PARIS: Senior European officials fear that the worst terror attacks in over a decade on their soil could compound the social and economic problems which the eurozone is already facing.
Tourism in Europe accounts for more than 320 billion euros in revenue and 7.8 million jobs depend directly on tourism, 20 million indirectly. Travel and leisure companies are the worst hit in the aftermath of the Paris attacks.
The Euro Stoxx 60 Travel and Leisure index saw 2.6 billion euros wiped off its value immediately after the attacks and companies such as hotel group Accor plunged and Air France KLM saw shares plunge as much as 6%.

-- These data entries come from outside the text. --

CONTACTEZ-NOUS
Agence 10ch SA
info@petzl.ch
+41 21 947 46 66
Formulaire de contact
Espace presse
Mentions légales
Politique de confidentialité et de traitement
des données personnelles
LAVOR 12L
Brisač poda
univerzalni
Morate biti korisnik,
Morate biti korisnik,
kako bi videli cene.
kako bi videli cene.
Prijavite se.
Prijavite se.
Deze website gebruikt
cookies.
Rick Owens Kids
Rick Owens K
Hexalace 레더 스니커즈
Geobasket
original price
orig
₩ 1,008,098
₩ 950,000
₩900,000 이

Vice President of European Central Bank Vitor Constancio predicted that the events would hurt investor confidence. “It can compound all the problems that we were already facing,” he said.

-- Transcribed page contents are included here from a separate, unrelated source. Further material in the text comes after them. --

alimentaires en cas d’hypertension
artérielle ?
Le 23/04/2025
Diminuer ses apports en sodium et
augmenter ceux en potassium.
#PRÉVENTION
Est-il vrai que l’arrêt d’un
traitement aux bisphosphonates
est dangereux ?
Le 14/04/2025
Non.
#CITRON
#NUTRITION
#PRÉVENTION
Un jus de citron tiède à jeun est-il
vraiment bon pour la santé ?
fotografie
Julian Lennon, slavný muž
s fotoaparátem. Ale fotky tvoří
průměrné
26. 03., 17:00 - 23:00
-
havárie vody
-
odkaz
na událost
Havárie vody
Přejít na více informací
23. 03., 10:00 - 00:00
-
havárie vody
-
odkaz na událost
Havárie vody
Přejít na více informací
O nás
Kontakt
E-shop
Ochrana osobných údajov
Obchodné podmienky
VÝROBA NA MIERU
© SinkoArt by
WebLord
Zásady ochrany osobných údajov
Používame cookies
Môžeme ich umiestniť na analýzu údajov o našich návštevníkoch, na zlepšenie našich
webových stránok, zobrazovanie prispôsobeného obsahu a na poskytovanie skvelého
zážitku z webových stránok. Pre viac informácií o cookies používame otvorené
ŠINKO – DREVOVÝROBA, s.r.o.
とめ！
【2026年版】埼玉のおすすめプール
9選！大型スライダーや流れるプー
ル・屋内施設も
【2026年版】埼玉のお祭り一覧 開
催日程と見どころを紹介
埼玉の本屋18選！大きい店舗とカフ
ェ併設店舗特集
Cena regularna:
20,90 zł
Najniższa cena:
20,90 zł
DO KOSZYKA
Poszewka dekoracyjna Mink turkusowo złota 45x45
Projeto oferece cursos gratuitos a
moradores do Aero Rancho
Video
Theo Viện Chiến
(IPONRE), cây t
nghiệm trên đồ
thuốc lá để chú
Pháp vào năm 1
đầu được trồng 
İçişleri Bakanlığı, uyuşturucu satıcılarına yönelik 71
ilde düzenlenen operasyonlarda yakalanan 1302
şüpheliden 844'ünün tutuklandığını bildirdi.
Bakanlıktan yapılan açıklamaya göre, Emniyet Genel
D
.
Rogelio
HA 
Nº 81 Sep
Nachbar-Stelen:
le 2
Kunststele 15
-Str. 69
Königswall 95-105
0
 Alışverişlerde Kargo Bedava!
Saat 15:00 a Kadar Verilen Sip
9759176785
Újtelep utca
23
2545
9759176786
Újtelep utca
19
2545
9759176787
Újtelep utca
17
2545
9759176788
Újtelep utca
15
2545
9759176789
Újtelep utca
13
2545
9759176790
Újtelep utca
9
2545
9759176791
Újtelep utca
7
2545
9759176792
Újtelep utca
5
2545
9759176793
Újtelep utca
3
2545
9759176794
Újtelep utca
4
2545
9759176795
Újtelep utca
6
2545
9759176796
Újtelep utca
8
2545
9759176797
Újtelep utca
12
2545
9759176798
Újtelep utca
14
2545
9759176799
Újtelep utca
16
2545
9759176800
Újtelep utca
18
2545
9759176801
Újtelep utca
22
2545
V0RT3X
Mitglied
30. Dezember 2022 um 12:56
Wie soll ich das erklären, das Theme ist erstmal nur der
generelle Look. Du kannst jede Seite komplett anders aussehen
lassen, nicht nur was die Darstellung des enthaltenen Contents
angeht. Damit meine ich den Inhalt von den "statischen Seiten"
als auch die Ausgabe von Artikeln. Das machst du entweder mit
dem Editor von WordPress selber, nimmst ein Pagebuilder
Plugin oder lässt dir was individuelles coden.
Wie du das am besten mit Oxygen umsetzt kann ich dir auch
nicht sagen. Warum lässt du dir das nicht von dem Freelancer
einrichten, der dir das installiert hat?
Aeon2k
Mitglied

Its clear these sort of events do not help restoring confidence in the recovery, so this is something we will watch, Peter Praet, the ECBs chief economist, said.
Frances is the eurozone’s second largest economy and the worlds most popular destination for international tourists, attracting about 84 million visitors last year.
According the World Travel & Tourism Council, tourism accounts for around 9% of Frances gross domestic product (GDP) directly and indirectly and 10% of its total employment.
Economists say a serious damage to tourism would hit Frances struggling economy. Meanwhile, ramped-up security measures could disrupt business and dent consumer confidence, exacerbating the situation.
President Francois Hollande has declared a state of emergency for three months and called for a temporary suspension of the Schengen free movement system.
The attacks came in the run-up to a festive season ahead of the New Year, leading to temporary closures of the Eiffel Tower and Disneyland Paris which normally draw multitudes of visitors.
There are reports of empty trains and planes on the way to Paris and full cars and cabins on the way out.
European officials are at great pains to play down the gloom, stating that the attacks are likely to have “transitory effect on the economy”.
“If there would be no further consequences, the impact would not be very significant,” Constancio said in Frankfurt.